全身の体表の中でも、「背中」は最もなじみの薄い部位と言える。
顔には目や鼻や口や耳がある。同じ体表でも胸には乳首、腹にはへそ、下腹部には生殖器がある。
しかし裏側の背中には何もない。かろうじて肛門が後ろ側にはあるが、その所属はお尻であって、背中の一部と考える人はいない。
そもそも背中は自分の体の一部でありながら、その全容を自分の目で見ることもできなければ、全域を手で触ることもできない。
でも、そんな背中が「俺だってお前の体の一部なんだ!」と主張することがある。「痛み」だ。それも激痛だ。
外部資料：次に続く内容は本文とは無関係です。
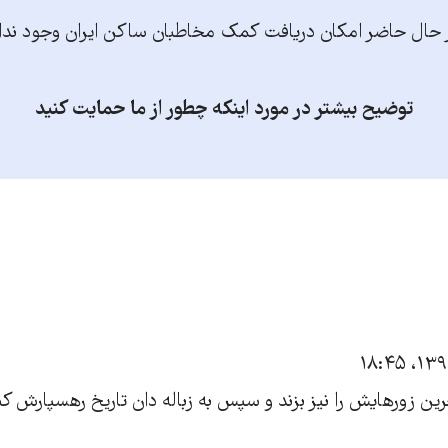
 حال حاضر امکان دریافت کمک مخاطبان ساکن ایران وجود ندا
توضیح بیشتر در مورد اینکه چطور از ما حمایت کنید
رین زورهایش را نیز بزند و سپس به زباله دان تاریخ رهسپارش کن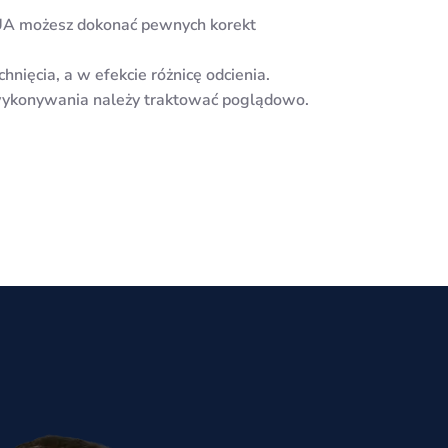
UA możesz dokonać pewnych korekt
ięcia, a w efekcie różnicę odcienia.
 wykonywania należy traktować poglądowo.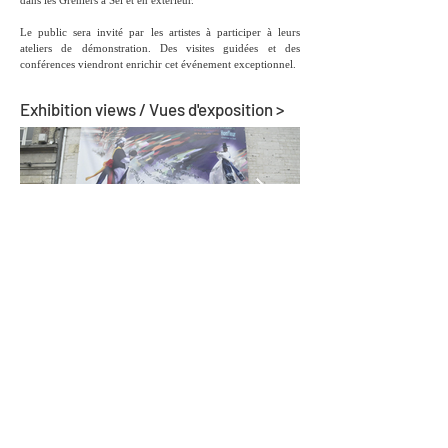
dans les Greniers à Sel et en extérieur.
Le public sera invité par les artistes à participer à leurs
ateliers de démonstration. Des visites guidées et des
conférences viendront enrichir cet événement exceptionnel.
Exhibition views / Vues d'exposition >
Links / Liens >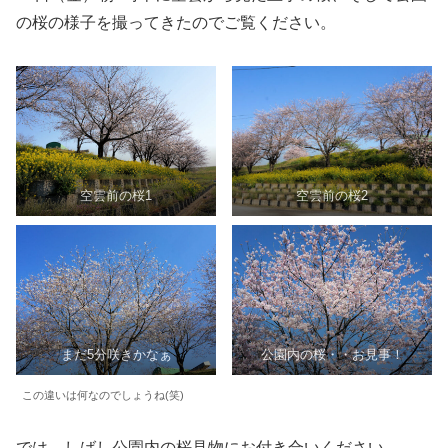
の桜の様子を撮ってきたのでご覧ください。
空雲前の桜1
空雲前の桜2
まだ5分咲きかなぁ
公園内の桜・・お見事！
この違いは何なのでしょうね(笑)
では、しばし公園内の桜見物にお付き合いください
普段はおとなしい背中が訴える魂の叫びに、耳を傾けてみよう。
襲いかかった突然の激痛
都内に住む自営業者のOさん(55)は、ラン歴10年を超える市民ランナー。
年に1度のフルマラソンと、5~6回のハーフマラソン大会への出場を続けてきたが、今年は“コロナ禍”の影響で、一度も大会に出ていない。
「大会がないとモチベーションが保てない」
などと言い訳をして、春以降はほとんど練習もしなくなった。
そのため激太りを招き、正月は67~68㎏程度だった体重が、今では75㎏に手が届きそうな勢いだ。
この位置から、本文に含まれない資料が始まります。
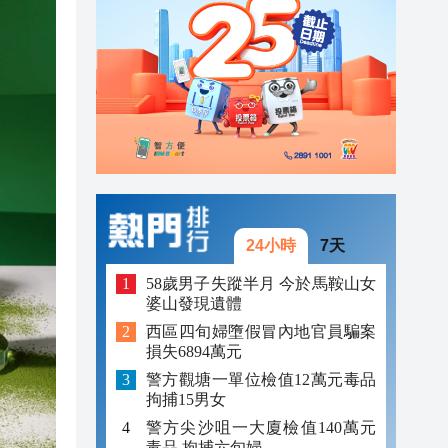
23:21
22:57
22:46
24小時
7天
58歲男子失蹤半月 今於馬鞍山女
婆山發現遺體
西區四旬婦墮假冒內地官員騙案
損失6894萬元
警方觀塘一單位檢值12萬元毒品
拘捕15男女
警方尖沙咀一大廈檢值140萬元
毒品 拘捕六旬婦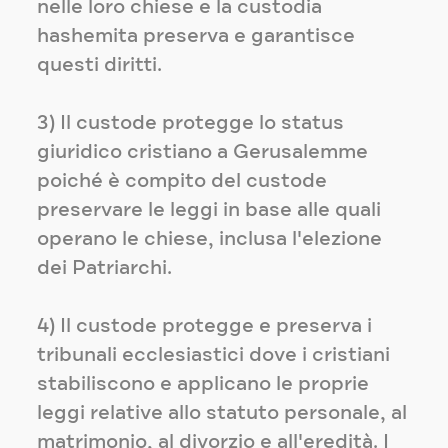
nelle loro chiese e la custodia
hashemita preserva e garantisce
questi diritti.
3) Il custode protegge lo status
giuridico cristiano a Gerusalemme
poiché è compito del custode
preservare le leggi in base alle quali
operano le chiese, inclusa l'elezione
dei Patriarchi.
4) Il custode protegge e preserva i
tribunali ecclesiastici dove i cristiani
stabiliscono e applicano le proprie
leggi relative allo statuto personale, al
matrimonio, al divorzio e all'eredità. I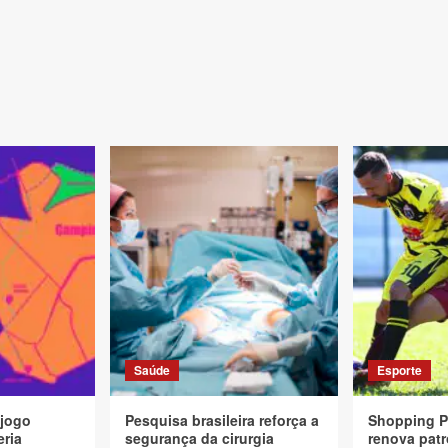
Saúde
Esporte
 jogo
Pesquisa brasileira reforça a
Shopping P
eria
segurança da cirurgia
renova patr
さすがにマズいと思ったOさん。それまでMサイズだったランニングウエア一式をLサイズに買い替え、ついでに新しいシューズも購入した。
不思議なもので、装いを新調すると、しばらく「やる気」は持続する。
よりによって盛夏の8月上旬から練習を再開したので、最初は4㎞ほどしか走れなかったが、次第に5㎞、6㎞と距離を延ばしていった。
走るのはいつも午前中の仕事を終えた「昼食前」だ。
8月30日の正午過ぎ。都内はその日も30度を超える酷暑だったが、それでも多少の風があり、前日までよりはまだ走りやすそうな気配だった。
「うまく行けば10㎞走れるかも」
軽快に走り出したOさんだったが、その直後、彼の背中を突然の激痛が襲った。
「肩甲骨の下で、中央よりやや左側。ちょうど心臓の後ろあたりに本当に一瞬、雷が落ちたような激痛が走ったんです」
物事を大袈裟に表現する癖があるOさん。もちろん落雷を体に受けた経験などない。それでもその衝撃は相当なものだったようで、その場にしゃがみ込んでしまった。
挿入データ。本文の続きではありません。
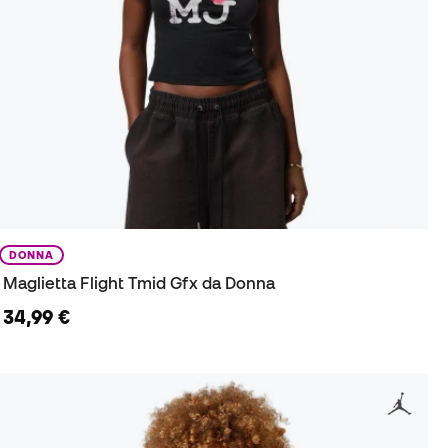
DONNA
Maglietta Flight Tmid Gfx da Donna
34,99 €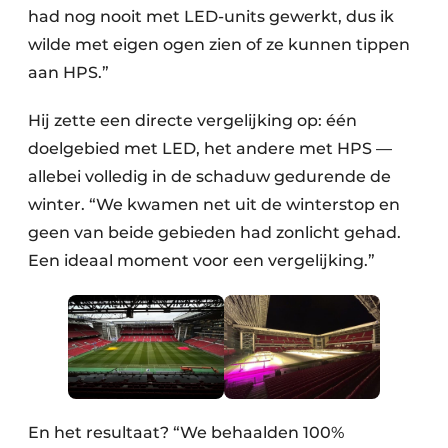
had nog nooit met LED-units gewerkt, dus ik
wilde met eigen ogen zien of ze kunnen tippen
aan HPS.”
Hij zette een directe vergelijking op: één
doelgebied met LED, het andere met HPS —
allebei volledig in de schaduw gedurende de
winter. “We kwamen net uit de winterstop en
geen van beide gebieden had zonlicht gehad.
Een ideaal moment voor een vergelijking.”
En het resultaat? “We behaalden 100%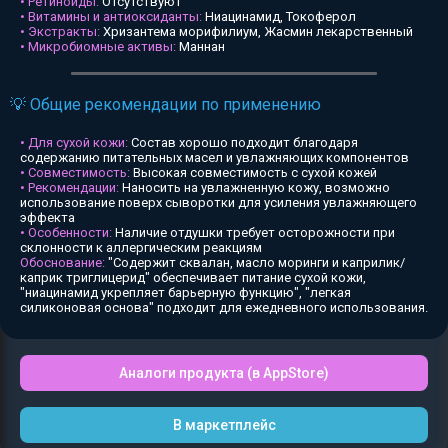
• Ретиноиды:
Отсутствуют
• Витамины и антиоксиданты:
Ниацинамид, Токоферол
• Экстракты:
Хризантема морифилиум, Жасмин лекарственный
• Микробиомные активы:
Маннан
💡 Общие рекомендации по применению
• Для сухой кожи:
Состав хорошо подходит благодаря
содержанию питательных масел и увлажняющих компонентов
• Совместимость:
Высокая совместимость с сухой кожей
• Рекомендации:
Наносить на увлажненную кожу, возможно
использование поверх сыворотки для усиления увлажняющего
эффекта
• Особенности:
Наличие отдушки требует осторожности при
склонности к аллергическим реакциям
Обоснование:
"Содержит сквалан, масло моринги и каприлик/
каприк триглицерид" обеспечивает питание сухой кожи,
"ниацинамид укрепляет барьерную функцию", "легкая
силиконовая основа" подходит для ежедневного использования.
Аналоги продукта (в AppStore)
В маркетплейс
痛みが走ったのは一瞬だったが、その後は震源地から左右に脇腹を回り込むように痛みが放散し、しばらくは呼吸もままならなかったという。
心筋梗塞かとも考えたが、脈に変化はない。どうやら筋肉の痛みのようだ。
しゃがんでいても暑いだけなので、Oさんは立ち上がり、敗残兵のように歩いて帰宅した。汗と、冷や汗と、涙と、色々な分泌物で、マスクはびっしょり濡れていた。